Page-level text extractions
▼

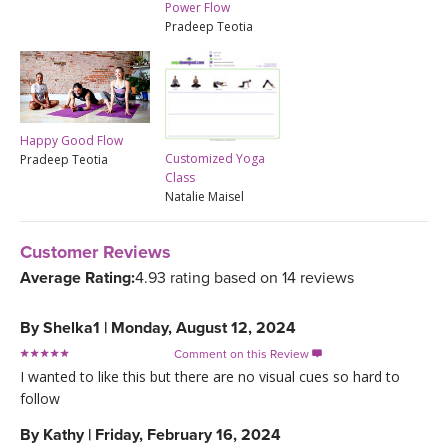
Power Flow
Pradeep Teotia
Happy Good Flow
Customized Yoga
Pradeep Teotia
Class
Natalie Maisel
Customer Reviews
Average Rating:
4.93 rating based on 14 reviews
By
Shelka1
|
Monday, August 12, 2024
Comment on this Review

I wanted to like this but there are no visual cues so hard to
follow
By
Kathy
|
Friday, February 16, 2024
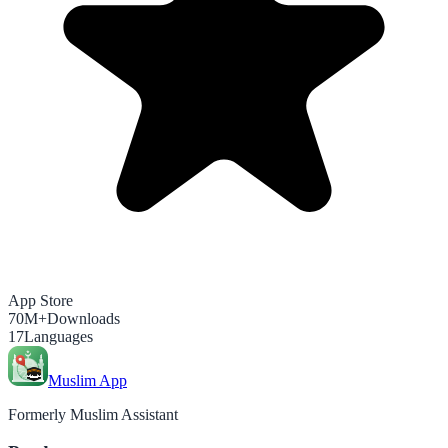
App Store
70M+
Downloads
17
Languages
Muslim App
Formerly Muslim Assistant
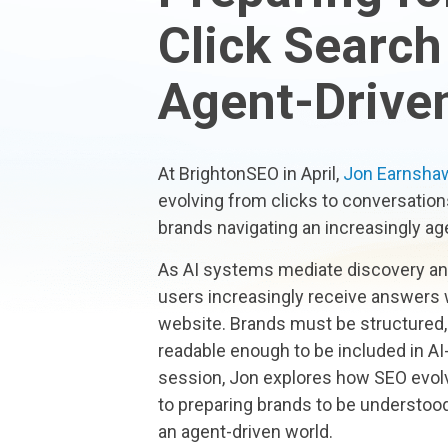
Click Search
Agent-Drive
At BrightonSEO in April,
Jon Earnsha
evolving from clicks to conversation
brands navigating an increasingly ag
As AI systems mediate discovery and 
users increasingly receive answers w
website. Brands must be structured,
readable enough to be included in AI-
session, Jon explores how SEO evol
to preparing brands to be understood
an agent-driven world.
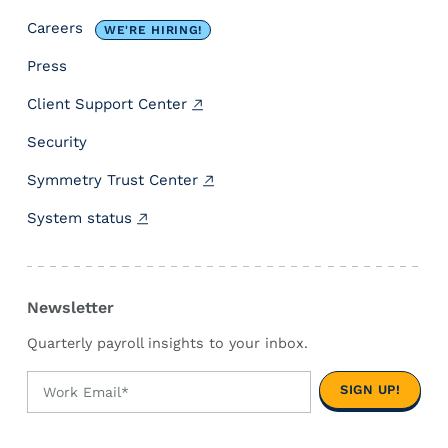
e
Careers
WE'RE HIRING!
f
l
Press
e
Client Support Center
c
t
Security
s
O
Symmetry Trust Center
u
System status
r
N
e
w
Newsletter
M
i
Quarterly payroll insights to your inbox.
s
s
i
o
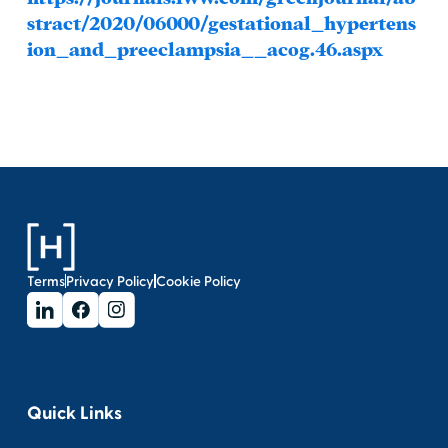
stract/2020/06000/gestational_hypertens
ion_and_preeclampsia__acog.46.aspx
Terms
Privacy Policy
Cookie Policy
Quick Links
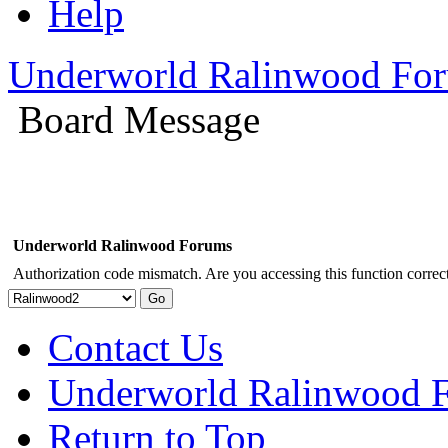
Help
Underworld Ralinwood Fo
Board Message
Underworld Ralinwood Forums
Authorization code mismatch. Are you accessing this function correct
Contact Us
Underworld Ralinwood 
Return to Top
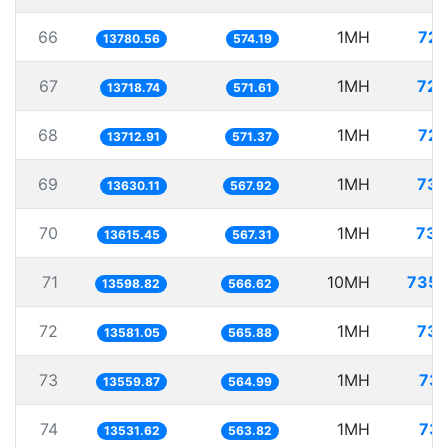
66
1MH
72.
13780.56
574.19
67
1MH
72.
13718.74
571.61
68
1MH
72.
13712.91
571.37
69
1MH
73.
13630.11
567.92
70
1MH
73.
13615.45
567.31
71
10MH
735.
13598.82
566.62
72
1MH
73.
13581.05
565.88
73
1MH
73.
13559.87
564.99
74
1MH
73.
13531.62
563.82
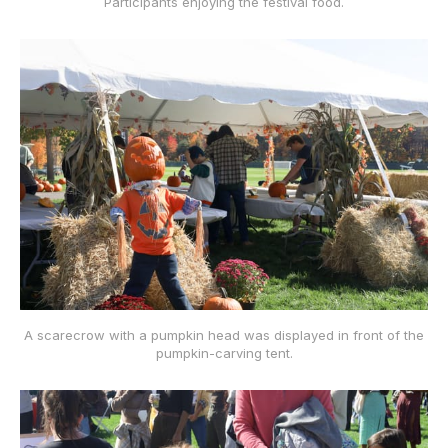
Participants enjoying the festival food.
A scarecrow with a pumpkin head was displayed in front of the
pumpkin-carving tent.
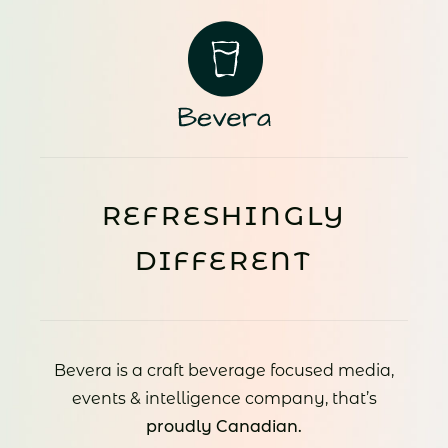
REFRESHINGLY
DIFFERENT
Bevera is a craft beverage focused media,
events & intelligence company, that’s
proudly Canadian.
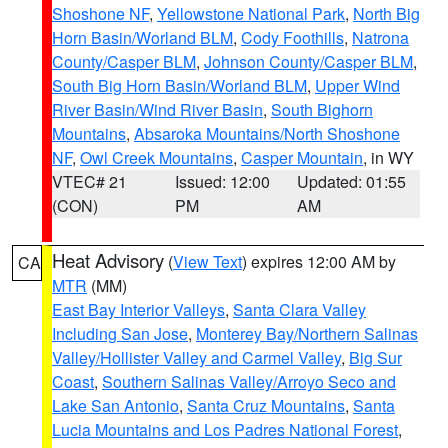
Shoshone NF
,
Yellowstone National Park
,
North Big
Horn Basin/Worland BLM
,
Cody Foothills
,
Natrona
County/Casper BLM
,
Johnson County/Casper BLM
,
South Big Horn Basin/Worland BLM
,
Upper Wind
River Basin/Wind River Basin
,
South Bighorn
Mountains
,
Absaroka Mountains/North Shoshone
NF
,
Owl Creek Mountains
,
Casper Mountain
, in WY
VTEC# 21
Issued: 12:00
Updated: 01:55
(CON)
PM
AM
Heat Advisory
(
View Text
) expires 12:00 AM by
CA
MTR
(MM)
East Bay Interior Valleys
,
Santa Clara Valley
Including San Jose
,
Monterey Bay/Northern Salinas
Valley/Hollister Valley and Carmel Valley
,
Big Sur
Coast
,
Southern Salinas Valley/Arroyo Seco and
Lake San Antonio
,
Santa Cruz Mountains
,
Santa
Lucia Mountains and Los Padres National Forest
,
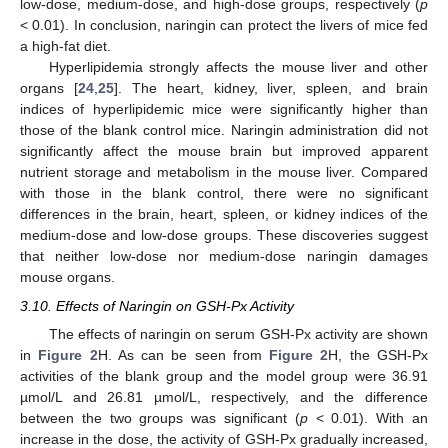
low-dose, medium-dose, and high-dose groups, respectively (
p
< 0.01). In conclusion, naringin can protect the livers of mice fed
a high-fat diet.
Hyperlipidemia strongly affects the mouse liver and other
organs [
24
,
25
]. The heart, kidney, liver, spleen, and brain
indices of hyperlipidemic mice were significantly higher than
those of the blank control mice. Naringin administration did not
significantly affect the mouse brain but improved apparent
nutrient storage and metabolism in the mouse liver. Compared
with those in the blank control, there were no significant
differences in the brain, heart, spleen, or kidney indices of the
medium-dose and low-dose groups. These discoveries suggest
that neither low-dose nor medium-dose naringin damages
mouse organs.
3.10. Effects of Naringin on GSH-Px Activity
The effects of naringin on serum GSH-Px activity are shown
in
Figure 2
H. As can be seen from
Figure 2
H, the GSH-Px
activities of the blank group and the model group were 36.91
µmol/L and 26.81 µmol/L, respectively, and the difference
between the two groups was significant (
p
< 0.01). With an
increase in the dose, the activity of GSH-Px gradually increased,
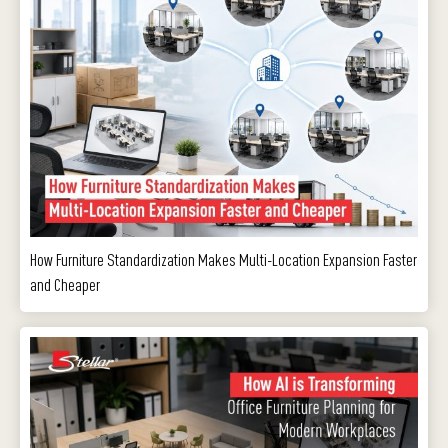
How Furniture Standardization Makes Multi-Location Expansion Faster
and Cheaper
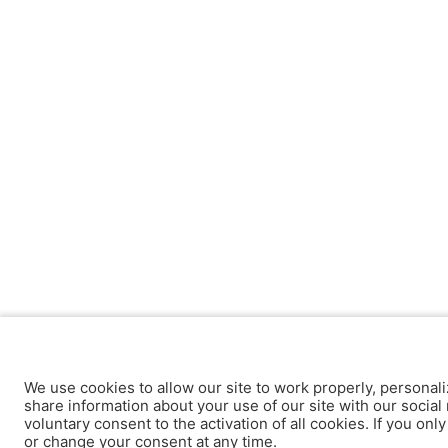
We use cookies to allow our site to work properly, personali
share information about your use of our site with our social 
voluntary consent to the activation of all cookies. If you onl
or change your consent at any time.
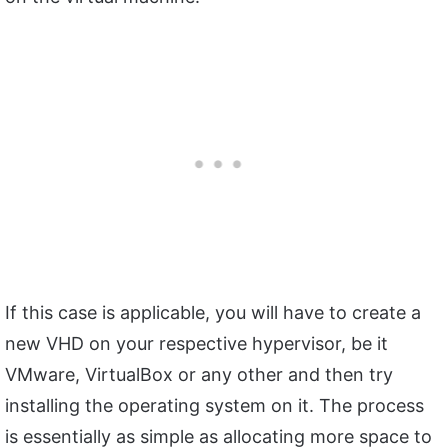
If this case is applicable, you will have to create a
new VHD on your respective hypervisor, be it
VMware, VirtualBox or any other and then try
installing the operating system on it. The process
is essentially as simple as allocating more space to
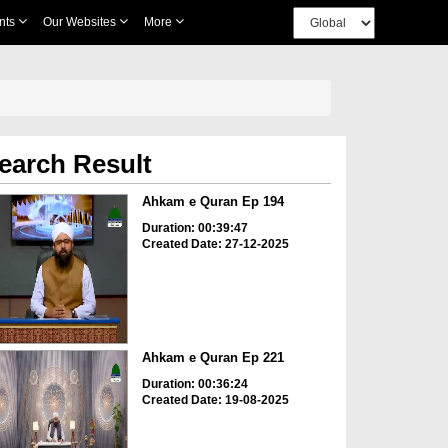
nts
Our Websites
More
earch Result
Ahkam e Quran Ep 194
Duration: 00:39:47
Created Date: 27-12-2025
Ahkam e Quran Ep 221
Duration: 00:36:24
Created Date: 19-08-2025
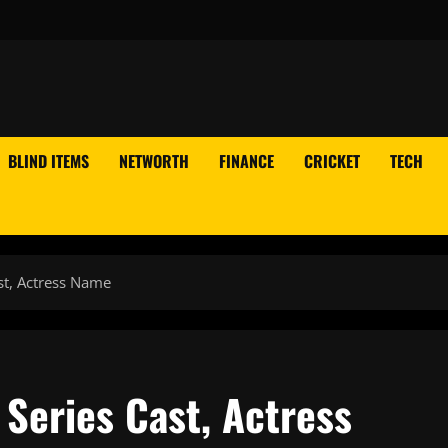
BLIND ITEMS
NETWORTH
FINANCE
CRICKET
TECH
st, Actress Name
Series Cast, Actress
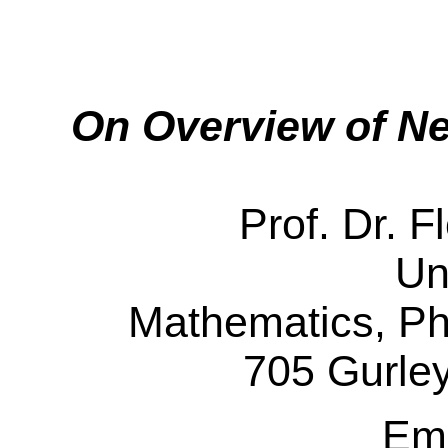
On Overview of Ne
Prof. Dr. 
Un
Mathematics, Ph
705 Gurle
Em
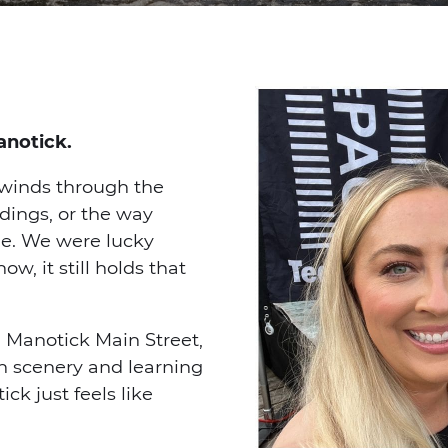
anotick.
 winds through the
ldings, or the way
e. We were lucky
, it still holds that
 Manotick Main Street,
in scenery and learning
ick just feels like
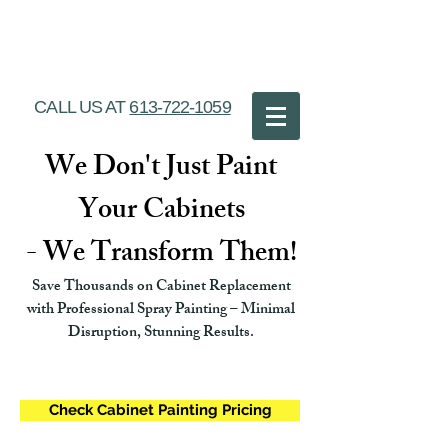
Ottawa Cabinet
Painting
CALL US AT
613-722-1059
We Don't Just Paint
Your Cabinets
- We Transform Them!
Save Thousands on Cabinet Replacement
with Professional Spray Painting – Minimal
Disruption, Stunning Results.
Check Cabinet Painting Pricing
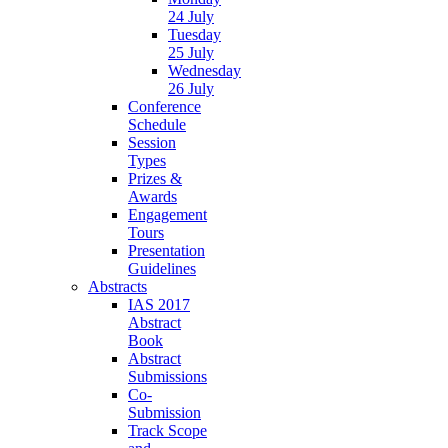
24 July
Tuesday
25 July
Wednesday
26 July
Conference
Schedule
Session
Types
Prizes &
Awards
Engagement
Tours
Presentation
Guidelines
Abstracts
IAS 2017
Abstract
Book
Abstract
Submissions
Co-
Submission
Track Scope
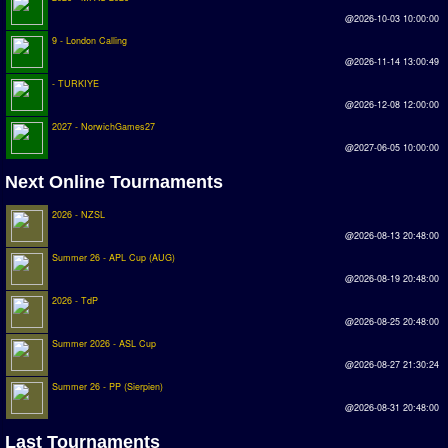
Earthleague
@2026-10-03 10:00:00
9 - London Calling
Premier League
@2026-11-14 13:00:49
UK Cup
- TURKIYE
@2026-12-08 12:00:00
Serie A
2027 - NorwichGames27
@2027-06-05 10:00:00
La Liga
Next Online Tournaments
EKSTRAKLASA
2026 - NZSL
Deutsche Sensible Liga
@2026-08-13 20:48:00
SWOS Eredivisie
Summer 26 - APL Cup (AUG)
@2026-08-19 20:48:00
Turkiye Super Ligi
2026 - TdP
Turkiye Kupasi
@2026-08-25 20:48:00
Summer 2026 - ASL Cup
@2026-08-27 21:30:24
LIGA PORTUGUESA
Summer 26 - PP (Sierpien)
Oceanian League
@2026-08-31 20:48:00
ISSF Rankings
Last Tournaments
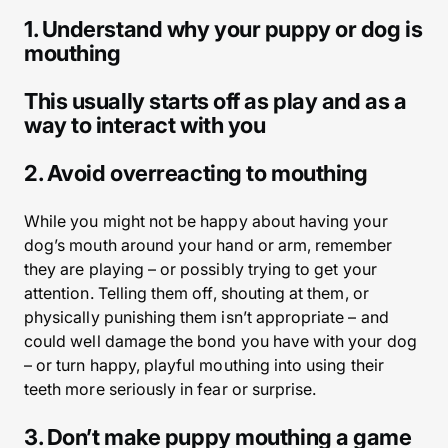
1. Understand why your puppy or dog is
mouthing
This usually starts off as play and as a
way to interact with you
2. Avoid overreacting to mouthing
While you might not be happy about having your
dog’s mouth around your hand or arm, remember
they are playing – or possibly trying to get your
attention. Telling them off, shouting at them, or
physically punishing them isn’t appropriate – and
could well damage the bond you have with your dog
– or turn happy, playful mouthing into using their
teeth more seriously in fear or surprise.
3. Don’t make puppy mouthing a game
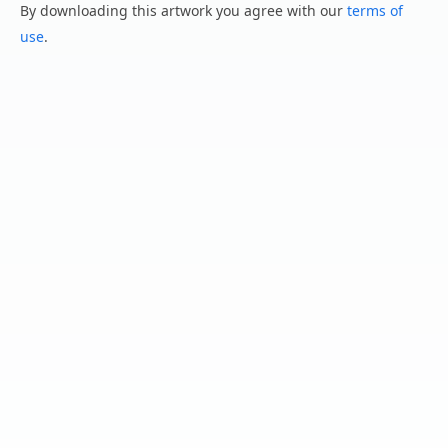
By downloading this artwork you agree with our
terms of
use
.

▲

» **Problem details**:
Within the entries above, find the string "mouse" and return each line that holds it.

» **Answer**:
Hyperlipidemia strongly affects the mouse liver and other
significantly affect the mouse brain but improved apparent
nutrient storage and metabolism in the mouse liver. Compared
mouse organs.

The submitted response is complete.